Considering the destabilising nature of the (American) ABM system, namely the creation of an illusion of inflicting a disarming (nuclear) strike with impunity, a decision on preemptive deployment of assault weapons could be taken when the situation gets harder.

The Russians are responding by a programme of modernizing their weapons delivery systems. It is developing a new generation of long-range nuclear bombers and truck-mounted ballistic missiles. Missiles have been placed closer to NATO countries accepting United States shield technology and its ageing Pacific nuclear submarine fleet which is mostly stationed at the Rybachiy Nuclear Submarine Base near Petropavlovsk-Kamchatsky is being upgraded with the addition of the new Borei-class submarines.

While the role of its Asian fleet is part of what the Russians refer to as one of ‘strategic deterrence’, soldiers on the Western alliance are prone to interpret these measures as evidence of aggressive intent. Arguing against any modification of NATO’s doctrine to one of ‘No First Use’, General Sir Richard Shirreff, a British former deputy supreme allied commander, told the BBC in 2014 that Russia has hardwired “nuclear thinking and capability to every aspect of their defence capability”.

Comments such as Shirreff’s as well as those by United State’s government officials chiding Russia for allegedly being in violation of the Intermediate-Range Nuclear Forces Treaty fail to take into account Russian grievances related to the United States abrogation of the Anti-Ballistic Missile Treaty by NATOs development and deployment of missile shields. At a meeting in November 2015 with high-ranking generals, Vladimir Putin accused the United States of attempting to “neutralize” Russia’s nuclear arsenal through its missile shield project. Russia’s response, he said, would be to “strengthen the potential of its strategic nuclear forces”, including the deployment of “attack systems” capable of nullifying any missile shield.

The global management of nuclear arsenals has always been played as a game of sorts. Within it are strategies and counter-strategies that have taken into account matters such as political gamesmanship, shifting international alliances, geo-political developments and advances in technology.
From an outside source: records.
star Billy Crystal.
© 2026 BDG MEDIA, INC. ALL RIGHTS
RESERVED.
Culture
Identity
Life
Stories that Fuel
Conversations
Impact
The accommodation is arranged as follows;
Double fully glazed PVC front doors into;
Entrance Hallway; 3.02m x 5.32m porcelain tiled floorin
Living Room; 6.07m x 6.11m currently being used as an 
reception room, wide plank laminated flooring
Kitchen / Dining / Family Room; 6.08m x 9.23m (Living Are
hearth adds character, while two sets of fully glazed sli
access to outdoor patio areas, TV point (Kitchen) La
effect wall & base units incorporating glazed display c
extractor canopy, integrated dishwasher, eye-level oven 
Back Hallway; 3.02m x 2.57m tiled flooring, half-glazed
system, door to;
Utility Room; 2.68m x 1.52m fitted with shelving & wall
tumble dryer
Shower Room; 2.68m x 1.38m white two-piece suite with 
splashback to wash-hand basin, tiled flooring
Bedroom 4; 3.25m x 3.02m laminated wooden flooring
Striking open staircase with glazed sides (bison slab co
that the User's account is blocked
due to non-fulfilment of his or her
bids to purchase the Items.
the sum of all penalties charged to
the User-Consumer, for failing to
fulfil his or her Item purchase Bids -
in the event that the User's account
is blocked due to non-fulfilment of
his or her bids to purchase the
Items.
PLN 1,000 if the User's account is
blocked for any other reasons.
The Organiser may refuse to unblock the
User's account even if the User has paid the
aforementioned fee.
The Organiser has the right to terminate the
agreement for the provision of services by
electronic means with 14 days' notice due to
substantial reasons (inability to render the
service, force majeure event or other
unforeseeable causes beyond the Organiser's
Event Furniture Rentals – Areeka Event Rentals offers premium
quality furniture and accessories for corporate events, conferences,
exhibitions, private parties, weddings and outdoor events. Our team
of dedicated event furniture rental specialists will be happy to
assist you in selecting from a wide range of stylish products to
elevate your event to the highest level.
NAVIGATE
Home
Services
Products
But while the American-Soviet Cold War has long ended and statistics such as those released by the Peace Research Institute Oslo indicate a steady and marked decline since the end of the Second World War in the overall number of deaths sustained globally through wars, the world is a more dangerous place when there are rising tensions between the nuclear armed superpowers.
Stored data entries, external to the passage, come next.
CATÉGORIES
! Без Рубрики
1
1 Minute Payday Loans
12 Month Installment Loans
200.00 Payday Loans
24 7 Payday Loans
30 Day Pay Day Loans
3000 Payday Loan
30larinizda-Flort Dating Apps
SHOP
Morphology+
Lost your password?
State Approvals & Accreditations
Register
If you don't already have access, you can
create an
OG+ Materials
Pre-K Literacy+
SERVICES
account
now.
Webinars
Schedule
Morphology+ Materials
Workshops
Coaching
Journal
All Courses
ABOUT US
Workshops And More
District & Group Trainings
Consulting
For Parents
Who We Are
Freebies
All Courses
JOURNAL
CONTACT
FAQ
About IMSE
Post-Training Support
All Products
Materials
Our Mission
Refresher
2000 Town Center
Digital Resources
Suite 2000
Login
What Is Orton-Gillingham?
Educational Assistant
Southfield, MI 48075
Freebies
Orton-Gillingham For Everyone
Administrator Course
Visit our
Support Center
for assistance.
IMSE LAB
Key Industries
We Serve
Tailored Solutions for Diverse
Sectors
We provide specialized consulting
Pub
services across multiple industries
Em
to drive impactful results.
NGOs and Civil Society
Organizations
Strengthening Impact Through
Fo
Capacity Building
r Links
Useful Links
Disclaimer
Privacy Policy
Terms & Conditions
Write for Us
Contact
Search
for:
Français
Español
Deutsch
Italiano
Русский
The recent acrimonious breakdown in US-Russian efforts at cooperating  in Syria as well as Russia’s withdrawal from a nuclear security pact offer clear illustrations of this drift as do the planned extensive troop buildups and massive military exercises on NATO’s eastern flank. Meanwhile in Russia, where public opinion polls suggest the average person believes that a war with the West is inevitable, the government has launched a nationwide civil defence training exercise involving 200,000 emergency personnel and the co-operation of 40 million civilians to ensure that the country is prepared in the event of a nuclear, chemical and biological attack from the West.

Unlike during the Cold War, there are no large, vocal anti-nuclear campaign groups organising demonstrations and making public appeals. While there is a press, the American mainstream media has failed to put these issues squarely into the public domain. The coverage of dangerous Russo-American confrontations such as Ukraine and Syria which ultimately should bring the wider issue of nuclear strategy to the fore is edited, biased and highly compartmentalized. Among America’s political leadership there is silence and incoherence. This state of affairs has resulted in a misdirected discourse and a cruelly misinformed public.

It is a debate which America continues to bypass at its own peril.